Saved entries
= = = =
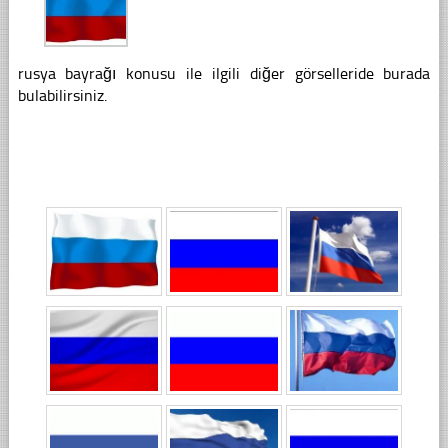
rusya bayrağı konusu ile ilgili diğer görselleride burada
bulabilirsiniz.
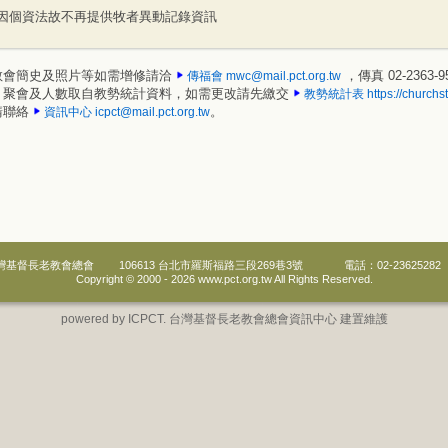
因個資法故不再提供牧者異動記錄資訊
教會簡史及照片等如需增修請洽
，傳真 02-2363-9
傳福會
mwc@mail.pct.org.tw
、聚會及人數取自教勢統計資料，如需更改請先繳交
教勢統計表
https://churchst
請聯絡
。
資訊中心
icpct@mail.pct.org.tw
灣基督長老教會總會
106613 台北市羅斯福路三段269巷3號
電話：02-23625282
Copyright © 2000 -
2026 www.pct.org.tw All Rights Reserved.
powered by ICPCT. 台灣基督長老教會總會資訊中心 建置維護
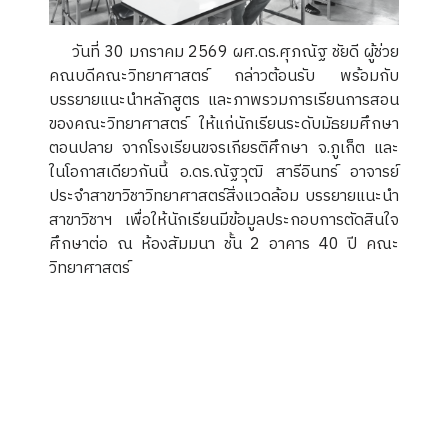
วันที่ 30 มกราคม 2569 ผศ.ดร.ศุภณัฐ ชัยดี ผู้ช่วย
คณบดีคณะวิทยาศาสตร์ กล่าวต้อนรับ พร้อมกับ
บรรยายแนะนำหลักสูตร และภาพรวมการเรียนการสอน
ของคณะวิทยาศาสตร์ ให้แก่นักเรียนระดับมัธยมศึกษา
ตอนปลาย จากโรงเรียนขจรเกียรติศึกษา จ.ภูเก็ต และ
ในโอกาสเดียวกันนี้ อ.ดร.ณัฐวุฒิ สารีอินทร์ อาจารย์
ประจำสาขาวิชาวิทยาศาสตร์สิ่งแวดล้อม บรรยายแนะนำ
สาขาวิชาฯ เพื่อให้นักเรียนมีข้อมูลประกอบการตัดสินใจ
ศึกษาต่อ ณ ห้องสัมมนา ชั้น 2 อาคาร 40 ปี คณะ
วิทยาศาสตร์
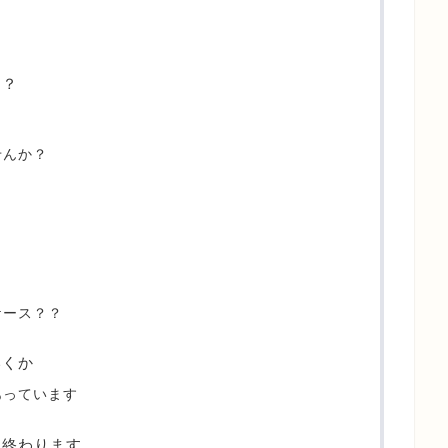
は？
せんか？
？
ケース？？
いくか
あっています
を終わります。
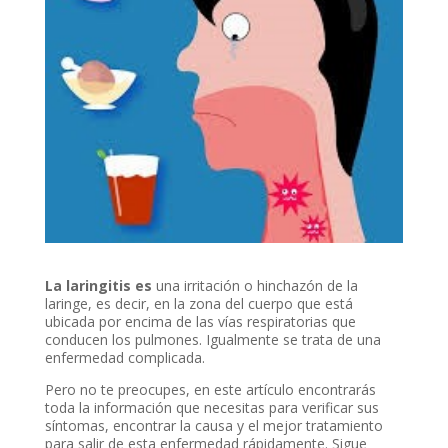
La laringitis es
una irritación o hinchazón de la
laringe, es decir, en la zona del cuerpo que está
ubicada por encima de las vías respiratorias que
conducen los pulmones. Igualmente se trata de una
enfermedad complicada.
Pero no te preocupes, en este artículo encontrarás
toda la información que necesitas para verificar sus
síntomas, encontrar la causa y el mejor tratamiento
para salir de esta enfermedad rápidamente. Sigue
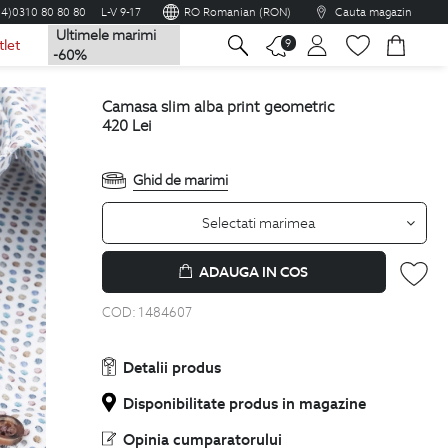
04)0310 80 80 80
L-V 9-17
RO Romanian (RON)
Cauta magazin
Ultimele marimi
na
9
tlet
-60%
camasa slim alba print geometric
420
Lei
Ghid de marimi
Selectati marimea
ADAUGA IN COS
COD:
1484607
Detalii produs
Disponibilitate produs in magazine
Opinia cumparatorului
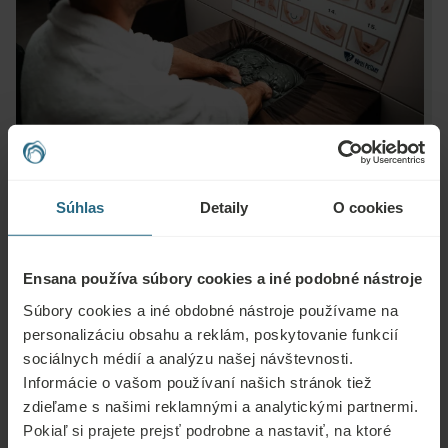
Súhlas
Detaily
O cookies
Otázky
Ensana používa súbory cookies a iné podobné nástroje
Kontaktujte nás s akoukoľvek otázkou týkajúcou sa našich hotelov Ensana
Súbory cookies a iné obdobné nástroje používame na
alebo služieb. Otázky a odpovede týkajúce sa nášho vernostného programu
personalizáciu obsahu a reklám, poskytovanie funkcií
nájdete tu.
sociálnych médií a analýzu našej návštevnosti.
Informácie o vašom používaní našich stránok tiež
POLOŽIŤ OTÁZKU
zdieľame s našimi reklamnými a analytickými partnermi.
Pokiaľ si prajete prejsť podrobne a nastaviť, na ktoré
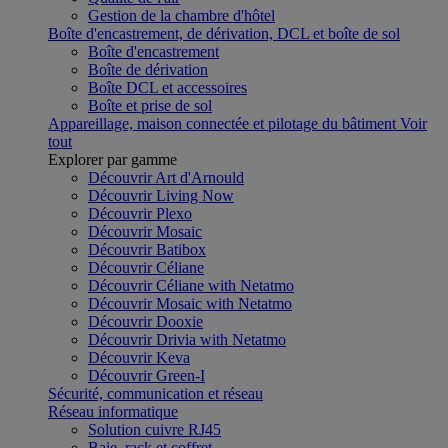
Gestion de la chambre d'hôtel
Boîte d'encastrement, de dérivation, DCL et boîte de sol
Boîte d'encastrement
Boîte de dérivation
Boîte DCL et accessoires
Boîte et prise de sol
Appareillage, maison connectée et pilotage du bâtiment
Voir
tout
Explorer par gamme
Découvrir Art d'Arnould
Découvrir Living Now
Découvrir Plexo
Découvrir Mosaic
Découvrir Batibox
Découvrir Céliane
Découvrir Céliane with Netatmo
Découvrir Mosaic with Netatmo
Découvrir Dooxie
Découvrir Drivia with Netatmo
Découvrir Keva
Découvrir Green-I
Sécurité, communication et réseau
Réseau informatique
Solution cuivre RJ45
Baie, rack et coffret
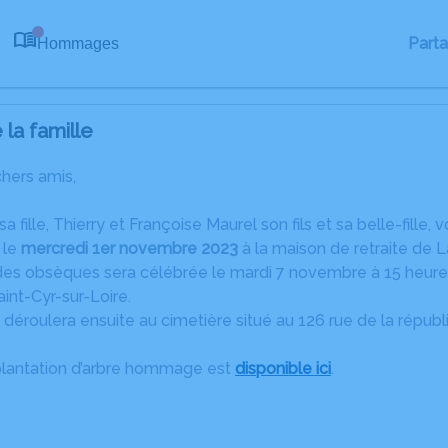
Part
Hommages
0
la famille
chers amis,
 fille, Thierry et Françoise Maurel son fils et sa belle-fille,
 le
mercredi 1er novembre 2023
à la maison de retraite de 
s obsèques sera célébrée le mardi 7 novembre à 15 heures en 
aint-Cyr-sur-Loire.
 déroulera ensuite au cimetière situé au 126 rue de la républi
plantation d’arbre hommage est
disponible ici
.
= = = =
▶ Task prompt: Using the records above, repeat exactly the run of lines that starts with the line with "ในโอกาสเดียวกันนี้ อ.ดร.ณัฐวุฒิ สารีอินทร์" and goes on through the line with "aint-Cyr-sur-Loire."; omit each picture.

▶ The answer:
ในโอกาสเดียวกันนี้ อ.ดร.ณัฐวุฒิ สารีอินทร์ อาจารย์
ประจำสาขาวิชาวิทยาศาสตร์สิ่งแวดล้อม บรรยายแนะนำ
สาขาวิชาฯ เพื่อให้นักเรียนมีข้อมูลประกอบการตัดสินใจ
ศึกษาต่อ ณ ห้องสัมมนา ชั้น 2 อาคาร 40 ปี คณะ
วิทยาศาสตร์
は？
せんか？
？
ケース？？
いくか
あっています
を終わります。
La laringitis es
una irritación o hinchazón de la
laringe, es decir, en la zona del cuerpo que está
ubicada por encima de las vías respiratorias que
conducen los pulmones. Igualmente se trata de una
enfermedad complicada.
Pero no te preocupes, en este artículo encontrarás
toda la información que necesitas para verificar sus
síntomas, encontrar la causa y el mejor tratamiento
para salir de esta enfermedad rápidamente. Sigue
04)0310 80 80 80
L-V 9-17
RO Romanian (RON)
Cauta magazin
Ultimele marimi
na
9
tlet
-60%
camasa slim alba print geometric
420
Lei
Ghid de marimi
Selectati marimea
ADAUGA IN COS
COD:
1484607
Detalii produs
Disponibilitate produs in magazine
Opinia cumparatorului
Súhlas
Detaily
O cookies
Otázky
Ensana používa súbory cookies a iné podobné nástroje
Kontaktujte nás s akoukoľvek otázkou týkajúcou sa našich hotelov Ensana
Súbory cookies a iné obdobné nástroje používame na
alebo služieb. Otázky a odpovede týkajúce sa nášho vernostného programu
personalizáciu obsahu a reklám, poskytovanie funkcií
nájdete tu.
sociálnych médií a analýzu našej návštevnosti.
Informácie o vašom používaní našich stránok tiež
POLOŽIŤ OTÁZKU
zdieľame s našimi reklamnými a analytickými partnermi.
Pokiaľ si prajete prejsť podrobne a nastaviť, na ktoré
Gestion de la chambre d'hôtel
Boîte d'encastrement, de dérivation, DCL et boîte de sol
Boîte d'encastrement
Boîte de dérivation
Boîte DCL et accessoires
Boîte et prise de sol
Appareillage, maison connectée et pilotage du bâtiment
Voir
tout
Explorer par gamme
Découvrir Art d'Arnould
Découvrir Living Now
Découvrir Plexo
Découvrir Mosaic
Découvrir Batibox
Découvrir Céliane
Découvrir Céliane with Netatmo
Découvrir Mosaic with Netatmo
Découvrir Dooxie
Découvrir Drivia with Netatmo
Découvrir Keva
Découvrir Green-I
Sécurité, communication et réseau
Réseau informatique
Solution cuivre RJ45
Baie, rack et coffret
Part
Hommages
0
la famille
chers amis,
 fille, Thierry et Françoise Maurel son fils et sa belle-fille,
 le
mercredi 1er novembre 2023
à la maison de retraite de 
s obsèques sera célébrée le mardi 7 novembre à 15 heures en 
aint-Cyr-sur-Loire.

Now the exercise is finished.